At AP, Julie Bykowicz reports on the iron law of emulation:
Republicans watched American Bridge with envy. Then they copied it.

"Republicans had completely dropped the ball on tracking," said Steven Law, president of American Crossroads and Crossroads GPS, two of the best-funded outside groups of the 2012 election. "And we were deeply disappointed with the quality of the opposition research available to us."

Law and Crossroads co-founder Carl Forti persuaded Joe Pounder, the Republican National Committee's lead researcher, and Matt Rhoades, manager of Republican nominee Mitt Romney's campaign, to start America Rising in early 2013. Crossroads was its first client.

Like American Bridge, America Rising is part-super PAC. That entity raised $1.3 million by the end of last year. But the group also is part-corporation, selling its tracking, research and rapid response. Federal Election Commission records reviewed by The Associated Press show candidates and political groups have paid the corporate side more than $3.4 million for its services.

Its clients include the Republican National Committee and the main party committees for the Senate and House of Representatives as well as several state parties.

Both America Rising and American Bridge are expanding. Between the two, they'll employ at least 150 people through Election Day next year.

American Bridge recently spun off a second group, called Correct the Record, to defend Clinton against attacks coming from America Rising and GOP opponents. And America Rising this month brought aboard Spencer Zwick, the financial architect of Romney's campaign, to help raise money.
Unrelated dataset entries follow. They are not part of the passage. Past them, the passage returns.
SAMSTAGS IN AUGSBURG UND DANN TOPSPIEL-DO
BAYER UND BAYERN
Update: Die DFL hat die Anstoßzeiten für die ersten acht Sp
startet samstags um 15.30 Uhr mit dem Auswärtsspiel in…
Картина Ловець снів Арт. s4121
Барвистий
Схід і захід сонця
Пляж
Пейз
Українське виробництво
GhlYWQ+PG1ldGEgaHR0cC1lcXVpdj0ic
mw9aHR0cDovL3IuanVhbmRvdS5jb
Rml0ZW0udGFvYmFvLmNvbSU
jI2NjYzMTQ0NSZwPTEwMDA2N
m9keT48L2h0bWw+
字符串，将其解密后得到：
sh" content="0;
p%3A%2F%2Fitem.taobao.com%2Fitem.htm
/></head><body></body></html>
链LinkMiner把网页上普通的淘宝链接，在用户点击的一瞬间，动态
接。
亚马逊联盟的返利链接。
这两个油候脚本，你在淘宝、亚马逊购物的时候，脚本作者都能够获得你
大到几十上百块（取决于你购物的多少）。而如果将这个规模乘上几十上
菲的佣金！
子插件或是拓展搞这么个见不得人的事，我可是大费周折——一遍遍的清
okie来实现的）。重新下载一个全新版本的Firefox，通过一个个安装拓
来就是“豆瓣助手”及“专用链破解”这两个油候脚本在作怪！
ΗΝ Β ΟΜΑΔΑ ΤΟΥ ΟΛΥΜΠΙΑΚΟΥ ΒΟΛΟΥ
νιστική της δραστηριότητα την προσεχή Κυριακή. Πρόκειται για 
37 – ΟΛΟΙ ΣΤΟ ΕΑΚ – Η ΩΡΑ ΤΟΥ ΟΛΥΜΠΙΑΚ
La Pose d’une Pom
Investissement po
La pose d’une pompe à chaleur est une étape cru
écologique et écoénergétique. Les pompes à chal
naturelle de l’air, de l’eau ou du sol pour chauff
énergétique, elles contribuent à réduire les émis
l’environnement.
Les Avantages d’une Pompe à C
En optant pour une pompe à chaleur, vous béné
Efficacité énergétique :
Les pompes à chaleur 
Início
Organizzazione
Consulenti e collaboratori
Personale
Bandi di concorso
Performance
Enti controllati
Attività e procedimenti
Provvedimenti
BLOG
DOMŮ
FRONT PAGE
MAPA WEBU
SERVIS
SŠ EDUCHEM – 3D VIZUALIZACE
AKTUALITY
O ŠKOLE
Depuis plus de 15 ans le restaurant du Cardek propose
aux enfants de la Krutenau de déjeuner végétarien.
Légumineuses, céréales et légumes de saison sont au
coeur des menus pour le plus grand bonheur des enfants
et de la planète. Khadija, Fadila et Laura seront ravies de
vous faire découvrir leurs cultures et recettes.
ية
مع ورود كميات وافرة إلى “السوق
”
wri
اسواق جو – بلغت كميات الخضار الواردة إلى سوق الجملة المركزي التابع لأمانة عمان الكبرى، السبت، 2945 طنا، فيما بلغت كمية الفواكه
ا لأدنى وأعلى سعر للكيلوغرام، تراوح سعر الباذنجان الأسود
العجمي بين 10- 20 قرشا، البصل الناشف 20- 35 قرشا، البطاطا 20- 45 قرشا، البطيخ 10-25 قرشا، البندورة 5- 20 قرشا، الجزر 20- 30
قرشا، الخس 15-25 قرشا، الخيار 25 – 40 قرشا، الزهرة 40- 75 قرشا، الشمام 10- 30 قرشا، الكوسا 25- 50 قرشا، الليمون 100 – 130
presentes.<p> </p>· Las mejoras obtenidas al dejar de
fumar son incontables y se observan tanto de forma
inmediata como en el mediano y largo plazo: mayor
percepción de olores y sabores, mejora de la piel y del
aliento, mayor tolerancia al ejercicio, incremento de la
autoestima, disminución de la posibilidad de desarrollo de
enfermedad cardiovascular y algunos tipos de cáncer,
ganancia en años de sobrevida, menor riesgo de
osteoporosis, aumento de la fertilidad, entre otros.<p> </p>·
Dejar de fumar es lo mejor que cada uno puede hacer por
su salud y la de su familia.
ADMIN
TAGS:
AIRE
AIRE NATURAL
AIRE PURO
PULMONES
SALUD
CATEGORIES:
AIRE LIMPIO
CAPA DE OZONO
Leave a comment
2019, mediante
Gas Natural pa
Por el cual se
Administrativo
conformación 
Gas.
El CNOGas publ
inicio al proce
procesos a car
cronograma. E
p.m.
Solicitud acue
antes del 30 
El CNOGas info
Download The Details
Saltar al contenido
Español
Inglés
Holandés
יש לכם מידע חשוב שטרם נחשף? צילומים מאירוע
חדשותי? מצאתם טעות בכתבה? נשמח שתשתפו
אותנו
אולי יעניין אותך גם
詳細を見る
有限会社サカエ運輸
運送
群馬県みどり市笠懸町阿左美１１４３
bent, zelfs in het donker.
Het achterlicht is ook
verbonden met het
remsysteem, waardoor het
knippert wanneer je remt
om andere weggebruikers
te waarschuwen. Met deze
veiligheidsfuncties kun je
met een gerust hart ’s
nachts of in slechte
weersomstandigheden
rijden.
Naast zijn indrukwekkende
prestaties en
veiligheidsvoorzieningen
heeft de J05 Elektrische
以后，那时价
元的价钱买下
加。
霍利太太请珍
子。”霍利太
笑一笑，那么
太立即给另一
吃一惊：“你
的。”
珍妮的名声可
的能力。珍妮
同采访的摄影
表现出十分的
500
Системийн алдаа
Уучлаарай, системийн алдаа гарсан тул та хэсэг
"I believe a donor gets more bang for their buck in participating with America Rising," Zwick said. The group "has a more direct impact than almost any other organization."
Reena Flores reports at CBS:
Right-leaning opposition research group America Rising has launched its own photo agency, announcing Thursday that it would begin selling its own original snapshots of candidates from the numerous political events they've attended "at a competitive price."

"Don't want to pay over $1,000 for a shot of Hillary Clinton?," America Rising LLC president Joe Pounder asked in an email unveiling "Building a new website? Putting together a direct mail piece? Need content for your digital campaigns? will have the photos you need."

The appeal of these photos, however, is the price point. AmericaRisingImages charges $250 for a blanket commercial license for what appear to be the majority of the photos for Democrats as famous as Hillary Clinton, as well as those less prominent.

America Rising LLC President Joe Pounder told CBS News that "[The] target audience is the public at large and everyone interested in politics from campaigns, to public affairs shops, to news outlets." The site is a boon for that first market - those cash-strapped GOP campaigns - which will be able to use the photos in digital and direct mail for that token cost.